→ **Required work**
Exactly as written, copy the lines that run from the start of the data below to the line containing "flowers you have found gently into the dough.", both ends included.
━━━━━━━━━━
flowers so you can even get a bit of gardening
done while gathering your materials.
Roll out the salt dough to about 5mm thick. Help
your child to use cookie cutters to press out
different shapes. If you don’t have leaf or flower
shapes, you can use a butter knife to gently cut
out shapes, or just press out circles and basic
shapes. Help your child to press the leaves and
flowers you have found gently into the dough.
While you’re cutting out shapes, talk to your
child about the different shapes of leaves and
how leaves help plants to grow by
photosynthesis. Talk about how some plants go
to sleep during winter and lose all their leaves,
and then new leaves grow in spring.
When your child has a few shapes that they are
━━━━━━━━━━
→ **Solved problem**
flowers so you can even get a bit of gardening
done while gathering your materials.
Roll out the salt dough to about 5mm thick. Help
your child to use cookie cutters to press out
different shapes. If you don’t have leaf or flower
shapes, you can use a butter knife to gently cut
out shapes, or just press out circles and basic
shapes. Help your child to press the leaves and
flowers you have found gently into the dough.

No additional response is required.